Zusammenfassend möchte ich sagen, dass mir Irland fröhlich melancholisch (ja, ohne Komma dazwischen) und grün in Erinnerung bleiben wird.

Nun mal zu den Straßen. Die sind toll, wenn man die Hauptstraßen meidet. Haben was von Achterbahnfahren: Rauf, runter, links, rechts – alles kurz hintereinander und in beliebig vorstellbarer Kombination. Hinzu kommt, dass man – wie bei James Bond der Martini – immer stilvoll geschüttelt wird, nicht gerührt. Wir haben die guten Federn unserer Tiger geliebt! Aber sie sind auch oft schmal und unübersichtlich – was insbesondere an den Steinmauern und den vielen Knicks liegt. Und genau das sorgt häufig auch dafür, dass man die Landschaft immer nur mal sporadisch in ihrer ganzen Schönheit sehen kann. Ab und an mal anhalten und sich umschauen ist also angesagt.
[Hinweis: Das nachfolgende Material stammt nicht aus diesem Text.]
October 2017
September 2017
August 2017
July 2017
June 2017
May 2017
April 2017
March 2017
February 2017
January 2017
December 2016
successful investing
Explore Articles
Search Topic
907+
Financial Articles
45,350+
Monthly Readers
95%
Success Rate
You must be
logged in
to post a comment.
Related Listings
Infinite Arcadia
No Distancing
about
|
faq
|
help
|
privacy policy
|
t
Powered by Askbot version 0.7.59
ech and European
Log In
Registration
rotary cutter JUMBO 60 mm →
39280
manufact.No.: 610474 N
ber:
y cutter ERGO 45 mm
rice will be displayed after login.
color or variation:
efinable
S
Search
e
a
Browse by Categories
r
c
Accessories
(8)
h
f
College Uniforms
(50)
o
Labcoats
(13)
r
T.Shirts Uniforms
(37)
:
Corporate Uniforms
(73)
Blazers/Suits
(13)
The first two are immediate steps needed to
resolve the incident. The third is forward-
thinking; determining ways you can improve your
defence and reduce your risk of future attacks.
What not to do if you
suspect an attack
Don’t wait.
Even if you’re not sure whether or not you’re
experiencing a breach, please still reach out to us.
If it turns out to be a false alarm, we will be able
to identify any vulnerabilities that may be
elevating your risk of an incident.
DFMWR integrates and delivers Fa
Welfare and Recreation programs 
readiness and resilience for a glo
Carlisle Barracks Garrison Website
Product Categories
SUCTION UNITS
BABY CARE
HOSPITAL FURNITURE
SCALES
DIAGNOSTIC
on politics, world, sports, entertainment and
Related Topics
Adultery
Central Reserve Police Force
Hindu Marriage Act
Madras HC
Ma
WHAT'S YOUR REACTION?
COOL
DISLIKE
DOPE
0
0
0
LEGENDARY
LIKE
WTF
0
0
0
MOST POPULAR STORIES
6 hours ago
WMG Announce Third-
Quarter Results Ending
Linksverkehr? Kein Problem! Einfach mitschwimmen. Fahren ja alle links. Allerdings, wie bereits erwähnt, sind viele Straßen schmal und durch Hecken oder Mauern unübersichtlich. Einerseits schön anzusehen, aber wenn einem in einer Kurve plötzlich ein Bus entgegen kommt, der außer seiner Spur auch noch einen Teil der eigenen beansprucht, dann darf man sich schon mal erschrecken.

Insgesamt war es eine schöne Reise! Danke Mike für die „Reiseleitung“ und danke Devil für die Geduld mit uns Blümchenpflückern!